Firefighter Shortcuts to Slimming Down
I answer many e-mails from confused, albeit enthusiastic readers, on how to trim or firm a specific part of the body. Everybody wants those flat abs, tight thighs, and sexy shoulders, but unfortunately, most are terribly misinformed on how to go about getting them.
Spot reduction doesn't work. The notion of doing more sit ups to burn off the spare tire you've been lugging around for the last couple of years has become obsolete. The most productive fat burning is accomplished through calculated aerobic exercise (walking, jogging, cycling). Gauging intensity with heart rate (or breathing rate) enables you to burn fat as your primary fuel.
Resistance training (weight lifting, working with resistance bands or body-weight, sprinting) builds strength, endurance, and muscle -- muscle that requires fuel (calories) to function. When you increase lean muscle mass through resistance exercises, you also raise your basil metabolic rate, or the amount of fuel you require just to exist. This is the second best way to keep body fat levels under control.
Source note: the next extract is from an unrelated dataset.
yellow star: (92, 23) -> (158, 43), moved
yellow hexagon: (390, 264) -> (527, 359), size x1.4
But what about those specific body parts and the endless list of improvements? Is it necessary to perform an individual exercise for each "trouble spot" or area of concern? Absolutely not! The human body functions as a unit. Very rarely will any muscle flex all by itself. Via an extremely sophisticated system of electronic signals, and mechanical contractions, movement is generated using many muscles, and even muscle groups simultaneously.
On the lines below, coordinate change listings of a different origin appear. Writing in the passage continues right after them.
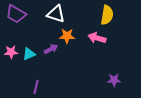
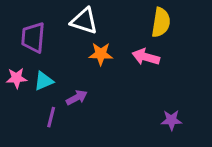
purple trapezoid: (16, 14) -> (33, 37), moved, turned 65
purple arrow: (51, 49) -> (77, 98), moved
purple line: (36, 87) -> (51, 117), moved

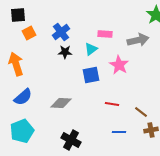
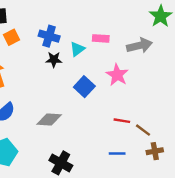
blue cross: (61, 32) -> (49, 36), turned -36
cyan triangle: (91, 49) -> (77, 49), moved
blue square: (91, 75) -> (84, 87), turned -36
red line: (112, 104) -> (122, 121), moved

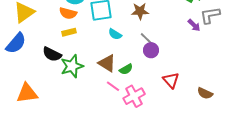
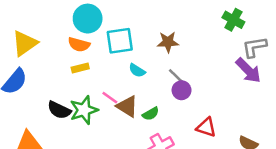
purple arrow: (194, 25) -> (248, 70), moved, size x1.6
black semicircle: (52, 54) -> (59, 110), moved
red triangle: (171, 80) -> (206, 127), turned -30
pink line: (113, 86) -> (110, 98), moved

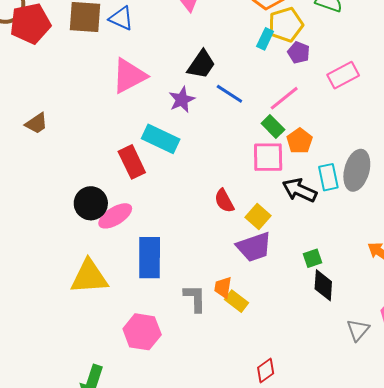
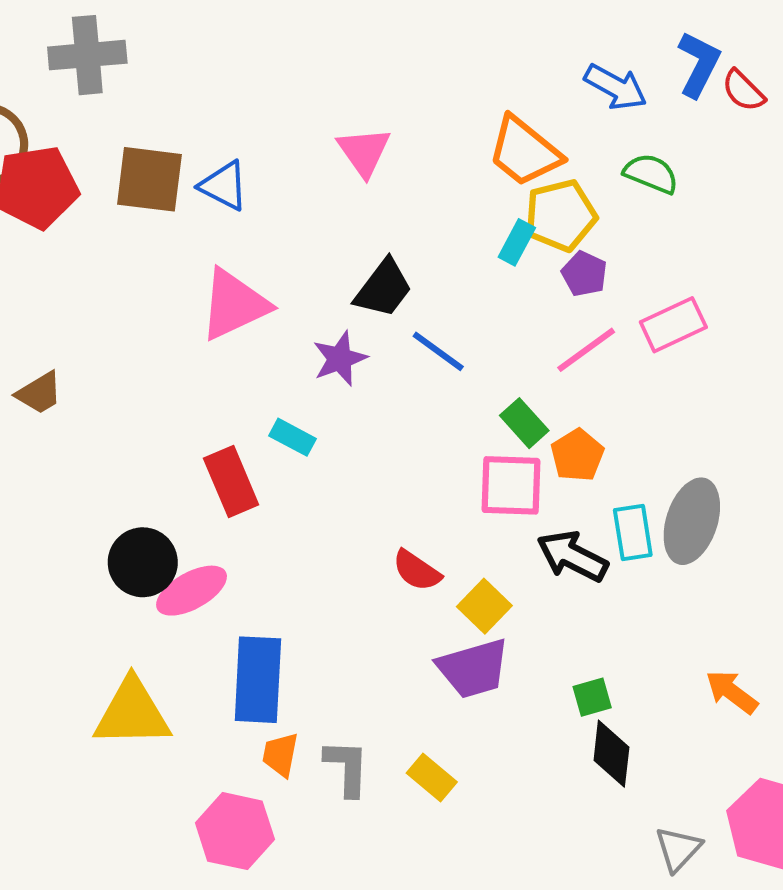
pink line: (284, 98) -> (586, 350), moved
cyan rectangle: (161, 139) -> (292, 437), size x0.6
red semicircle: (224, 201) -> (417, 571), turned -30
orange trapezoid: (223, 287) -> (280, 755), moved

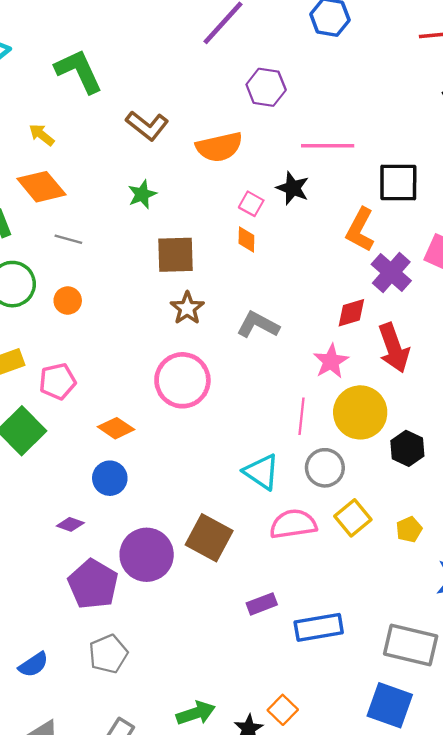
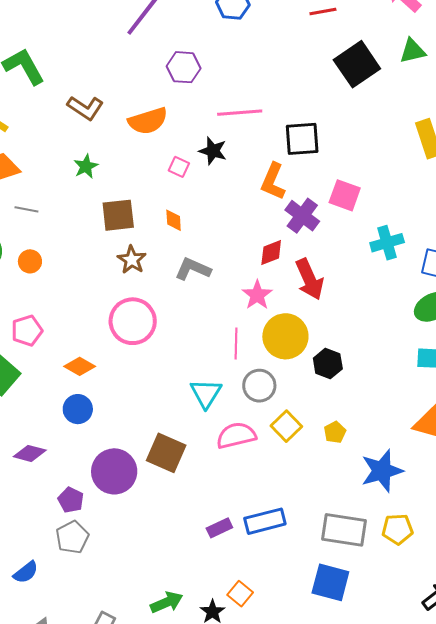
orange diamond: (246, 239) -> (174, 220), moved
cyan triangle: (261, 472) -> (206, 393), turned 32
purple diamond: (70, 524) -> (30, 453), moved, size x1.4
purple pentagon: (93, 584) -> (71, 500), size x0.6
purple rectangle: (262, 604) -> (219, 528), moved
gray pentagon: (108, 654) -> (72, 537), moved

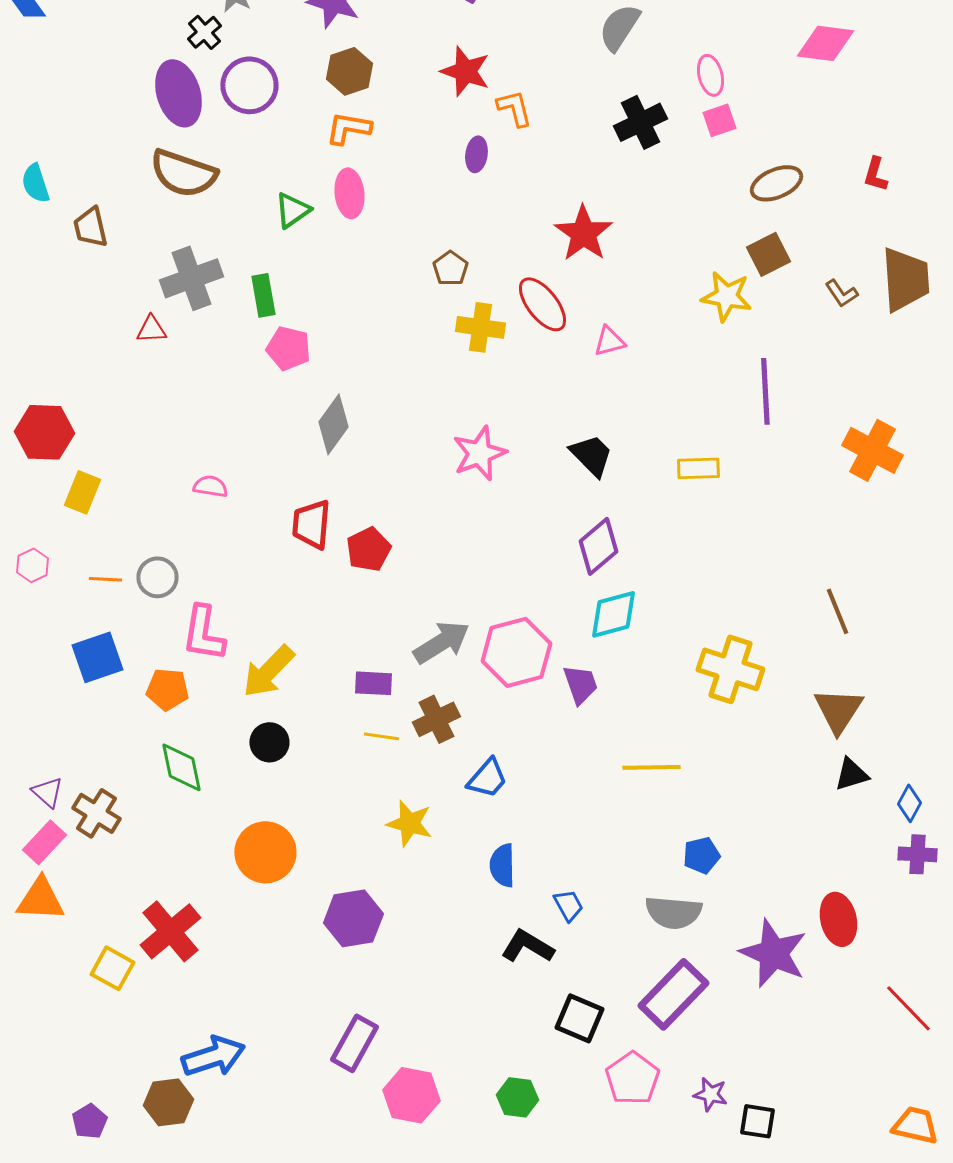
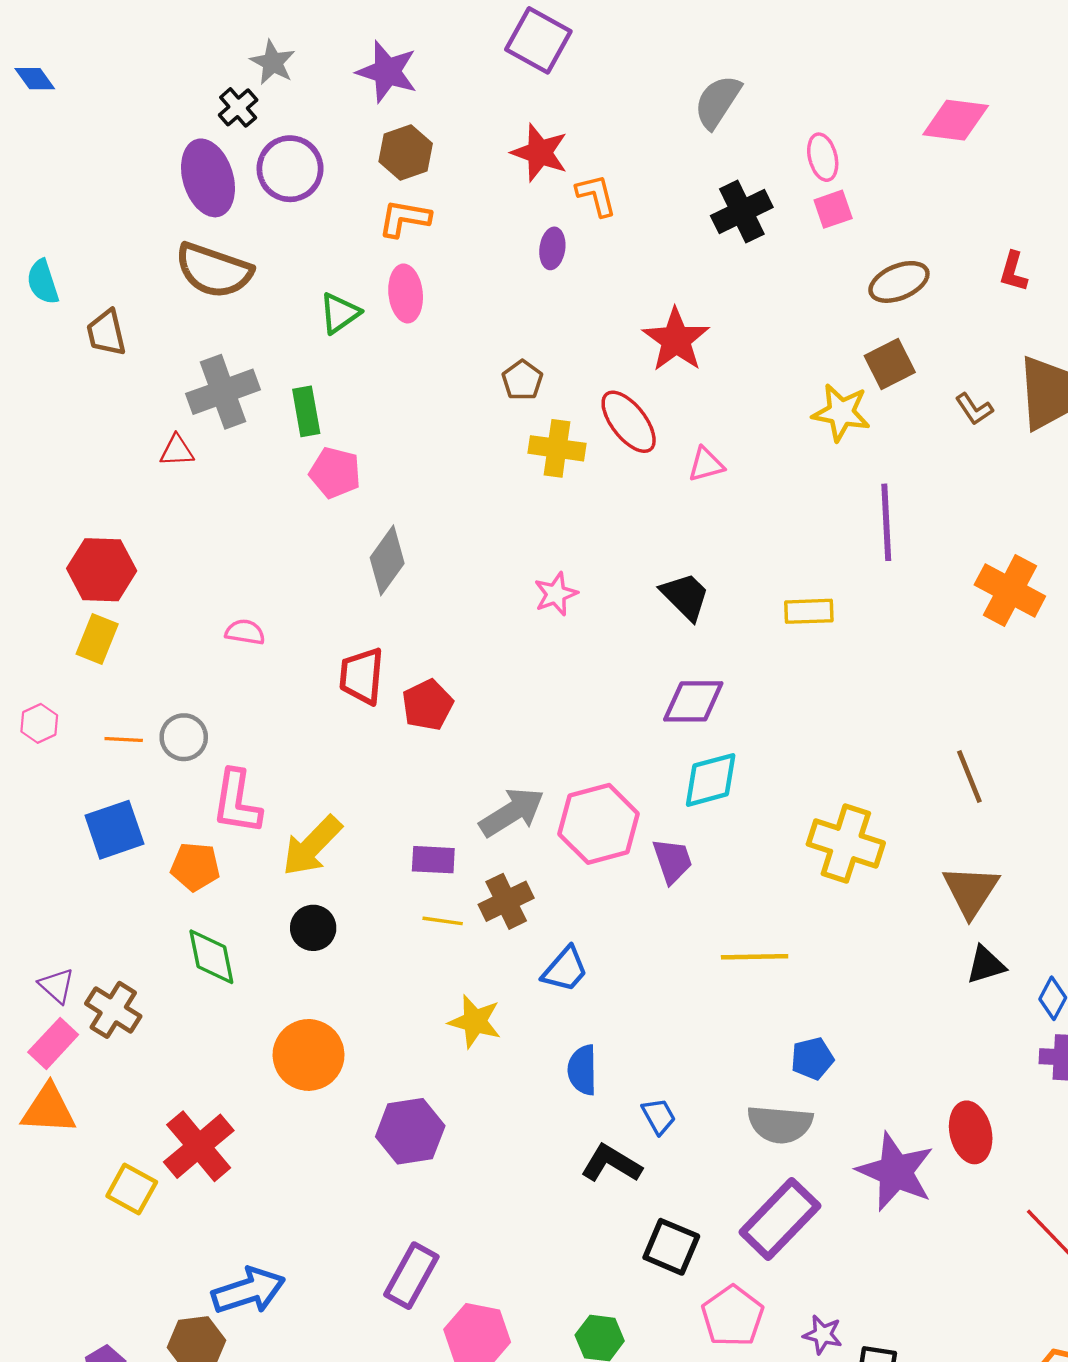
red hexagon: (44, 432) -> (102, 570), moved
pink star: (479, 453) -> (556, 594), size x0.7
purple diamond: (598, 546) -> (693, 701), turned 40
When you perform the simple action of going from a standing to a sitting position (also known as a squat), it's more than just the gluteus, quadriceps, and hamstrings working. The muscles of the inner and outer thighs, low-back, abdominal's, and oblique's are also engaged indirectly as stabilizer muscles. This can translate into a lot of exercise with only a small investment in time, and without the need for sophisticated or expensive equipment. Squats or lunges done with just body weight or hand weights are extremely effective at working the entire lower body, thus eliminating the need for possibly three or four additional movements.
The same affect can be seen with the upper body. Movements that act at more than one joint, and involve more than one muscle get big results. One such exercise that most of you us are familiar with is the push-up. This power-house of an exercise workout virtually the entire upper body in one capacity or another (directly or indirectly).